Diamonds that have a distinct body colour when seen in the face-up position are known as coloured diamonds. The hues brown and yellow are the ones that occur most often in naturally-coloured diamonds. They are also often graded against the typical 4Cs. Pinks, blues, oranges, greens, reds, and violets are traditionally rarer and are graded with another type of report.

When it comes to lab grown coloured diamonds, the stones start off having a yellowish undertone. Specific colours are then created by adding subtle amounts of impurities (the premise of how coloured diamonds are formed – even the mined ones). The colour is determined by the length of time the heat is applied, the temperature maintained during the process, and the specific impurities included.

How are coloured diamonds graded?

The GIA uses a scale that ranges from D to Z. Although they all have varying degrees of hue, D-Z diamonds are nevertheless colourless. Diamonds with natural fancy colours, such as pink, red and blue, are evaluated using a different colour scale than colourless diamonds.

The GIA uses hue, tone, and saturation to describe colour. The term "hue" refers to the colour of the diamond itself, whereas "tone" describes the colour in terms of its relative brightness or darkness, and "saturation" describes the colour in terms of its depth or intensity.

A fancy colour grader chooses one of 27 colours by using carefully controlled viewing settings and colour comparisons. After making their selection, they define the tone and saturation of the colour with terms such as fancy light, fancy intense, and fancy vivid.

Coloured Diamonds

Below are some of the coloured diamond options, how they are made and what they represent.


Pink Diamonds

Even though the colour of most diamonds may be rationally explained, researchers are still working out how exactly the pink colouration of a diamond comes about. They think that the pink hues of diamonds are created by a plastic-styled deformation that occurs due to tremendous natural pressures that the diamond experienced when it was being stored deep below the surface of the planet. This implies that they did not begin the process of becoming pink throughout their development, which is one of the reasons why pink diamonds are among the rarest of all fancy coloured diamonds. In a lab environment, this means adding additional pressure to give off the pink colour.

Pink diamonds represent creativity, femininity, love and romance.

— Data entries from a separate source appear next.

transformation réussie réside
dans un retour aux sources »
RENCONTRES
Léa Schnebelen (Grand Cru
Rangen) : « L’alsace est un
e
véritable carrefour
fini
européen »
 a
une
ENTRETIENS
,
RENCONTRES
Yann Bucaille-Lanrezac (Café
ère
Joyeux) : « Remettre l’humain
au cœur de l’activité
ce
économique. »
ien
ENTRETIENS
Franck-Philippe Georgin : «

One famous person to popularise pink diamonds is Jennifer Lopez. When her ex-fiance Ben Affleck proposed in 2002, he proposed with a 6.1-carat radiant cut pink diamond.


Yellow Diamonds

Diamonds with yellow colour are the most common and are often seen in traditional jewellery stores. These stones are often referred to as Canary Diamonds. A slew of A-list celebrities, such as Adele and Paris Hilton, have been seen flaunting jewellery that features yellow diamonds, which has helped to stoke consumer demand for them. When it comes to coloured diamond engagement rings, yellow diamonds are growing in popularity.

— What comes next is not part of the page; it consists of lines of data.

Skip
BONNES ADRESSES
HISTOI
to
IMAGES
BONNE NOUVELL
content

Yellow diamonds represent self-confidence, creativity and clarity of thought. The colour yellow also is said to promote joy and prosperity.

A yellow diamond has been fashioned by Audrey Hepburn in 1961 for Breakfast at Tiffany’s. Lady Gaga and Beyonce have also worn yellow diamonds.


Blue Diamonds

Naturally-formed blue diamonds are very uncommon. Boron atoms may sometimes take the place of carbon atoms in the crystal lattice of blue diamonds that have formed very deep in the Earth’s crust. This is the most common reason for the blue hue. Blue diamonds are distinguished by an obvious blue hue and a colour palette that extends from light to dark blue.

Blue diamonds are associated with truth, elegance and calmness. It is also said to denote class and sophistication.

The blue diamond hasn’t been fashioned by too many celebrities but it became popular in 2015 with the sale of a 9.75 carat fancy vivid blue “Zoe” diamond to HK billionaire Joeseph Lau, who bought it for his daughter who goes by the same name.


Green Diamonds

The colour of a natural green diamond does not emerge until the very end of the diamond's journey to the earth's surface. Natural irradiation, which is often induced by alpha particles, is the source of the colour. The diamond's ability to take in red and yellow light enables it to reflect a greenish hue; however, this is often restricted to a very thin layer at the surface of the original rough diamond, and it is very unlikely that the green colour will be present throughout the diamond.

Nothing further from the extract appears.